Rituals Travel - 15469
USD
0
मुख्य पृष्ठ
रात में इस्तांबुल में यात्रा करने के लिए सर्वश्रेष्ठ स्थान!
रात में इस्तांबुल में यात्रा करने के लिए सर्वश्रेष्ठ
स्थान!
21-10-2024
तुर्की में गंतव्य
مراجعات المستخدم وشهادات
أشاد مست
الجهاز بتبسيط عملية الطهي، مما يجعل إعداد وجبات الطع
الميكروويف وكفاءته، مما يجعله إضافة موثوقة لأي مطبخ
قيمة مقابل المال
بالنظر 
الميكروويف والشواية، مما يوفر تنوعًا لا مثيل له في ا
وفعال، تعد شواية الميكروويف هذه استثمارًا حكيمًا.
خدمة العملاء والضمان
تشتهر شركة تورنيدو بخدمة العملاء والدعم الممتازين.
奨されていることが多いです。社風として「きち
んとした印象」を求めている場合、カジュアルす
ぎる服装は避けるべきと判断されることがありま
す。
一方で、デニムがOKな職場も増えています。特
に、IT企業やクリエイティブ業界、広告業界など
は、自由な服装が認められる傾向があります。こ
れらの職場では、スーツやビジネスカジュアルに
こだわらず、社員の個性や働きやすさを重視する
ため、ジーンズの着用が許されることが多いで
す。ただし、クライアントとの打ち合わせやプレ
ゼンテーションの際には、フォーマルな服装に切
---
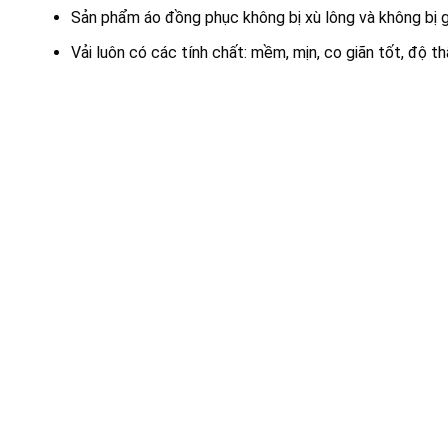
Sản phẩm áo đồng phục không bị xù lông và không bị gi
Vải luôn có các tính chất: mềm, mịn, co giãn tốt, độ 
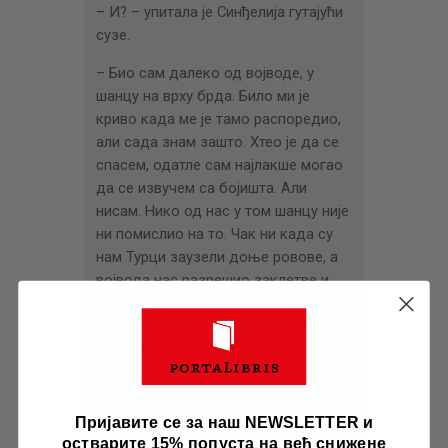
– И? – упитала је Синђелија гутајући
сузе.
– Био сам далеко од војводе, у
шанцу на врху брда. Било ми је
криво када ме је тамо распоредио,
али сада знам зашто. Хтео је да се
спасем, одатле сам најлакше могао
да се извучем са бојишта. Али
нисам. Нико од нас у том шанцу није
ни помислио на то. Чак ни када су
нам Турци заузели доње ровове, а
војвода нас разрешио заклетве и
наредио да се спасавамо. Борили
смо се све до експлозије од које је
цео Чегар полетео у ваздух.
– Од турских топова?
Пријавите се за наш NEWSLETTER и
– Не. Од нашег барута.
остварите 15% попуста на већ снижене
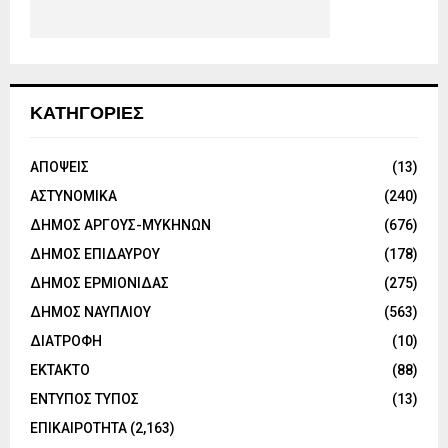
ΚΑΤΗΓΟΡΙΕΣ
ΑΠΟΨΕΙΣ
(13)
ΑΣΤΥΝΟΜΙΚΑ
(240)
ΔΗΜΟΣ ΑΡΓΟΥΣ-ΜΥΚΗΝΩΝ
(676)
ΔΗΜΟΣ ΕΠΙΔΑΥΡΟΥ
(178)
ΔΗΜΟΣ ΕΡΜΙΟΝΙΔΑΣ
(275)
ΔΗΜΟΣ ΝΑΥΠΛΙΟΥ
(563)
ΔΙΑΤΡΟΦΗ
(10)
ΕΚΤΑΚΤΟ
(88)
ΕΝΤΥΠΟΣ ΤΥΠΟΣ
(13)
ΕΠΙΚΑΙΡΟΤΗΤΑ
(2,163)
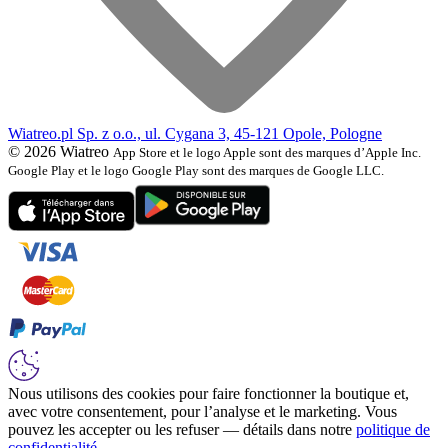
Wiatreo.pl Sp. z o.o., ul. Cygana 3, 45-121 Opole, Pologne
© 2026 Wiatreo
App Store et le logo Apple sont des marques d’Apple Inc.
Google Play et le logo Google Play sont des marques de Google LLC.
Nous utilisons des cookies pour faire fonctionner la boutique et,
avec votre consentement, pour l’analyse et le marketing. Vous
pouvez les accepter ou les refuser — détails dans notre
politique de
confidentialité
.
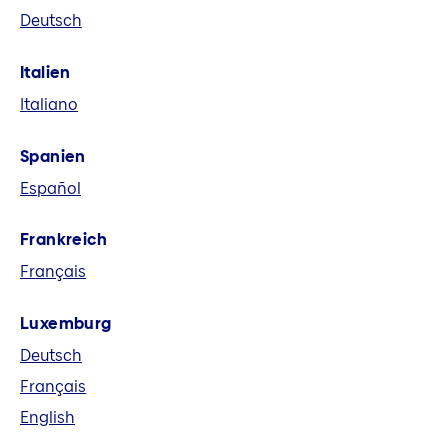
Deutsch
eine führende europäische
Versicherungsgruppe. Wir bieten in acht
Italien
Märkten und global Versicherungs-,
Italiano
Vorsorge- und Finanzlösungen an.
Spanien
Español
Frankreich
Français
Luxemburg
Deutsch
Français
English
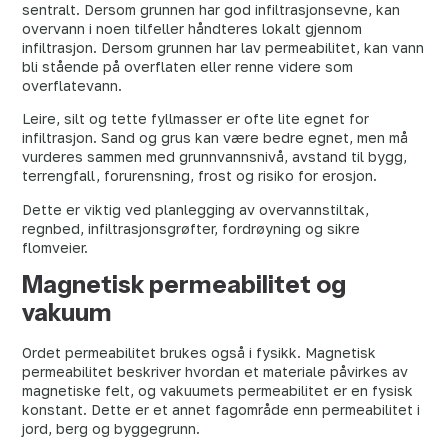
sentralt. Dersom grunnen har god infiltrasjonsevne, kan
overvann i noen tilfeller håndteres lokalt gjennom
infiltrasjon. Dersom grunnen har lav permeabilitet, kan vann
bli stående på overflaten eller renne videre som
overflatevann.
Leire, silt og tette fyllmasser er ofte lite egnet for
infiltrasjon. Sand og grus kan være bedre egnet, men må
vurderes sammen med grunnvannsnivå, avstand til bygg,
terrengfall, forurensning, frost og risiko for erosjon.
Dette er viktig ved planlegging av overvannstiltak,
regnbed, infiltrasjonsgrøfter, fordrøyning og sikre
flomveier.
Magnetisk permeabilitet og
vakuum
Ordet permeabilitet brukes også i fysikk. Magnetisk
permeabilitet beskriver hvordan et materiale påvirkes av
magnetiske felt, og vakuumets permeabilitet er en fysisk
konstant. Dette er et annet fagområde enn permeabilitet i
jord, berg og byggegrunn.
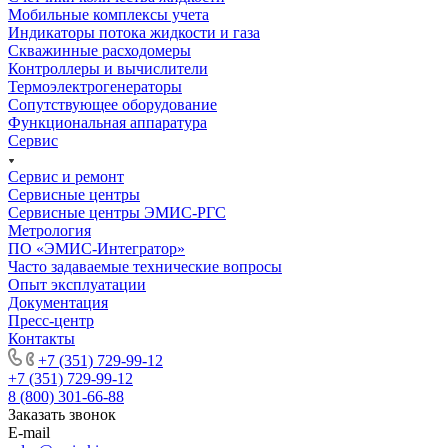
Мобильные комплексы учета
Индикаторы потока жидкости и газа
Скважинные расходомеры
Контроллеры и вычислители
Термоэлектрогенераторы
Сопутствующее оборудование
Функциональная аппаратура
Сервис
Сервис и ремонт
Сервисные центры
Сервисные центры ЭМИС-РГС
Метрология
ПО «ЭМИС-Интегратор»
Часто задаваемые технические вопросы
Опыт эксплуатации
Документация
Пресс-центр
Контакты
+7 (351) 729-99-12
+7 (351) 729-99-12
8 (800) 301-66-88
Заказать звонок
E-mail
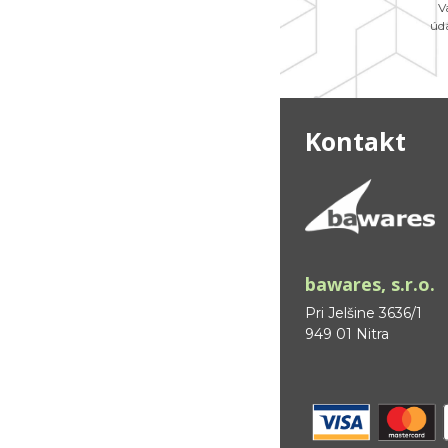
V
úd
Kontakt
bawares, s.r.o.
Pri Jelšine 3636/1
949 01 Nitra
---
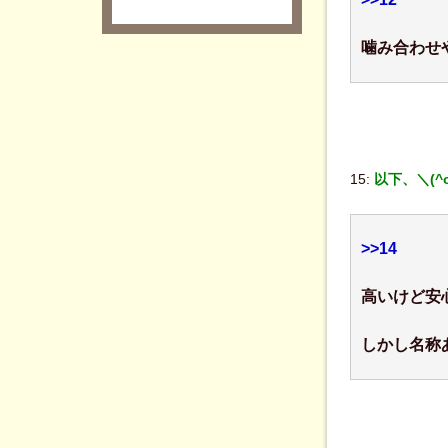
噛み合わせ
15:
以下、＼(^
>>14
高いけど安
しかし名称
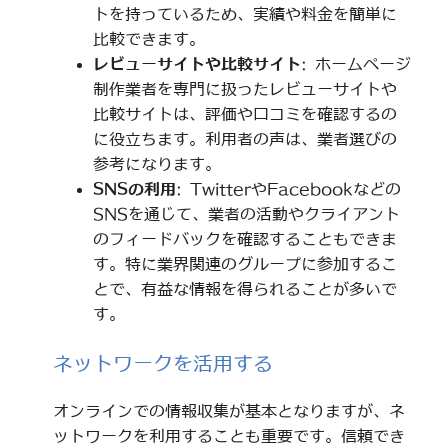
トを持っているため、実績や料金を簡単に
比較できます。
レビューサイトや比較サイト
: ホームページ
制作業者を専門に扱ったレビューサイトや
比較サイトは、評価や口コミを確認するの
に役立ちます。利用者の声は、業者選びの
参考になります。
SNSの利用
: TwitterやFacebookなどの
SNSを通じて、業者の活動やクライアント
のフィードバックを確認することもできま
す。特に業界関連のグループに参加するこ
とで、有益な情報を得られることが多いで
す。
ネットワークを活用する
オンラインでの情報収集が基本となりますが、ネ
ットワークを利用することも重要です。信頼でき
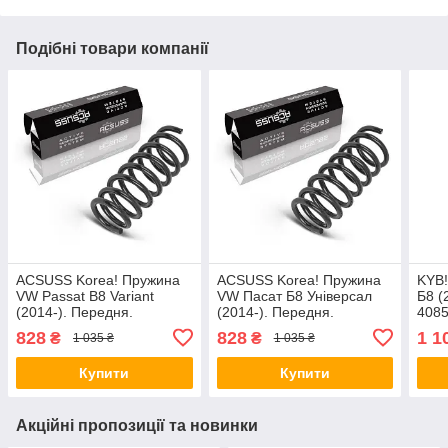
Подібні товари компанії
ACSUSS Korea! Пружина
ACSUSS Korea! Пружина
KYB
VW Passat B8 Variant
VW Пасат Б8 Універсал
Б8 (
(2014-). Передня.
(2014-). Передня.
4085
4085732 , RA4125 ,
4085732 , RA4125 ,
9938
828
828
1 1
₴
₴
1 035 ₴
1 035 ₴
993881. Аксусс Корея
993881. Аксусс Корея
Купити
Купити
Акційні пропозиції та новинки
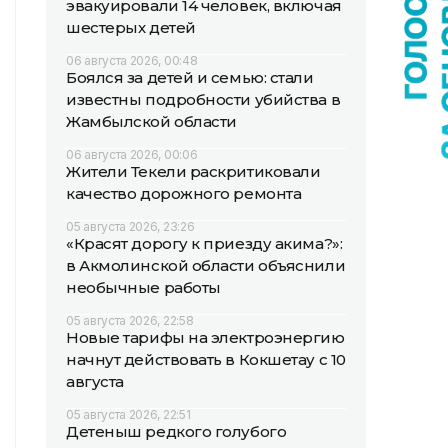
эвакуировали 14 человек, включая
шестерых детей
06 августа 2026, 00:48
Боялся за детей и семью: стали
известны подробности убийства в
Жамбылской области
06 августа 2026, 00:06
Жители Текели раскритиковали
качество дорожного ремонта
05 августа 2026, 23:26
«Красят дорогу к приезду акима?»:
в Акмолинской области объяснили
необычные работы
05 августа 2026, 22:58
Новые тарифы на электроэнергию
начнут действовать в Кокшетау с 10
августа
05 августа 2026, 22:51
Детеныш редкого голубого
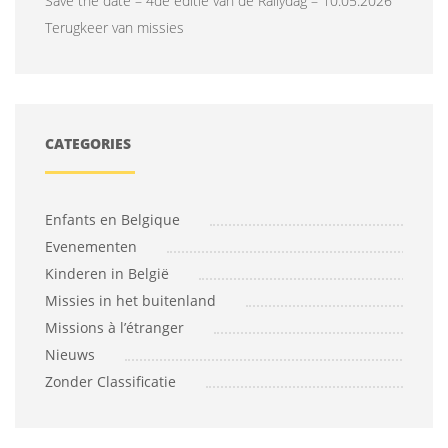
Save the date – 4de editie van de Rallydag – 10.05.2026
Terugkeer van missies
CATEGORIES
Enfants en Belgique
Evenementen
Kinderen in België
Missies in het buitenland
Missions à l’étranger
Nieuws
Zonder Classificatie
---
## [PROBLEM REQUIREMENTS]
Take the lines above from the one containing "Rituals Travel - 15469" down to the one containing "ゼンテーションの際には、フォーマルな服装に切", and transcribe them exactly, both ends included.

## [RESPONSE TO THIS TASK]
Rituals Travel - 15469
USD
0
मुख्य पृष्ठ
रात में इस्तांबुल में यात्रा करने के लिए सर्वश्रेष्ठ स्थान!
रात में इस्तांबुल में यात्रा करने के लिए सर्वश्रेष्ठ
स्थान!
21-10-2024
तुर्की में गंतव्य
مراجعات المستخدم وشهادات
أشاد مست
الجهاز بتبسيط عملية الطهي، مما يجعل إعداد وجبات الطع
الميكروويف وكفاءته، مما يجعله إضافة موثوقة لأي مطبخ
قيمة مقابل المال
بالنظر 
الميكروويف والشواية، مما يوفر تنوعًا لا مثيل له في ا
وفعال، تعد شواية الميكروويف هذه استثمارًا حكيمًا.
خدمة العملاء والضمان
تشتهر شركة تورنيدو بخدمة العملاء والدعم الممتازين.
奨されていることが多いです。社風として「きち
んとした印象」を求めている場合、カジュアルす
ぎる服装は避けるべきと判断されることがありま
す。
一方で、デニムがOKな職場も増えています。特
に、IT企業やクリエイティブ業界、広告業界など
は、自由な服装が認められる傾向があります。こ
れらの職場では、スーツやビジネスカジュアルに
こだわらず、社員の個性や働きやすさを重視する
ため、ジーンズの着用が許されることが多いで
す。ただし、クライアントとの打ち合わせやプレ
ゼンテーションの際には、フォーマルな服装に切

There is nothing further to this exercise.